What about in the dungeon?



Finding food underground has to be roleplayed because it's not just lying around like it is in the normal world. If another monster doesn't eat it, the dungeon itself will. You could try eating that slime growing from that drainage pipe. Catch a rat. Gnaw some old bones. Mostly you're gonna have to eat monsters. Hope you brought some cooking gear.

How long does it keep?
The surface levels of the dungeon probably has stuff that's kind of like the stuff in our world and obeys things similar to our rules. It keeps for 1-3 days usually.

The deeper you go the more the rules breakdown. Deep underground reality becomes toxic. Wounds turn septic quickly, diseases spread fast, and everything rots into goo and is consumed by something else within hours, like in a jungle made of hate. By the next day dead things are typically mummified or transformed into putrefied ichor. You have to eat it then and there.

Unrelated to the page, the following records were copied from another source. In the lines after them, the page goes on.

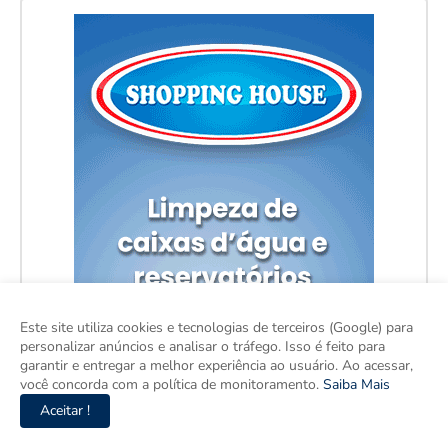
Este site utiliza cookies e tecnologias de terceiros (Google) para
personalizar anúncios e analisar o tráfego. Isso é feito para
garantir e entregar a melhor experiência ao usuário. Ao acessar,
você concorda com a política de monitoramento.
Saiba Mais
Aceitar !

Is this thing gonna make me sick?The answer is probably yes. When eating monsters make a Con or Poison save. If you fail you get sick. Either roll with disadvantage for a while or don't heal your HP or take some stat damage or be completely immobile while you hallucinate and scream and vomit for 2d20 hours. If somebody is a healer of some kind and has access to herbs and can explain what herbs their using and how, they can make a Int check to see if you get better. Then they mark off a use of their herbs.

Disease and mutations
are more or less the same thing to me. The difference is if it's curable or not. Diseases do stat damage and get worse, but probably you'll also get scales or feathers or start rotting or your tongue will turn into a hand and start trying to choke you. Probably worms will crawl out of your anus at night and be so itchy you can't sleep, or your genitals turn black and shriveled, or you'll get a crystallizing rash that spreads. It depends on the thing you eat, whatever that thing is like is what happens to you. You don't turn INTO that thing, but consuming its essence starts having an effect on your DNA. You might be able to cure it by eating more of whatever you ate, but that's probably just be an old wives tale. Maybe your god can hear your prayers all the way down here, and they care enough to listen.




Underground cookbooks
They exist but they're mostly written as jokes by charlatans and taking them seriously could get you killed or worse. Drow don't write cookbooks because drow don't eat food, they have highly trained slaves to brew mixtures of purified essence for aesthetic pleasure, like extractive of the colors a sentient being views as it dies while being tortured, the more subtle and wordless the better. Stuff underground mostly just kills and eats everything it can find without concern for taste. If there are any sources for what's good underground they're written by other adventurers in barely legible script as part of their logs, and can be found on their dead bodies.

Can we get fancy?
You can get as fancy as you want, but it's not going to help your situation. This isn't "Delicious in Dungeon". You're eating stuff that still want you dead even in death. This stuff isn't part of the natural world, there is no food chain or ecology down here. Monsters sprout from each other's nightmares, through rips in aetheric space, or spontaneously generate from mucous touching ashes or septic neck wounds. You're ingesting pure cardinal sin, ire, hate, greed, and venom. It tastes and smells like sewage, turns into a hard knot that blocks your intestines, and your body has no idea what to do with it. Its chemistry is not even of this world.

What about cannibalism?
Probably your safest bet, really. Stuff from your world isn't inherently toxic. You might go crazy eating people though. Veins of the Earth handles this nicely.

I didn't bring a cookpot... Can I hollow out this huge skull and brew soup in that?Now you're thinking like an adventurer! You just earned a +1 on your Con save to see if that beholder brain soup shreds your mind into pieces.



The moral of the story is bring food. Bring lots of food. But food is heavy. Next I'll talk about encumbrance.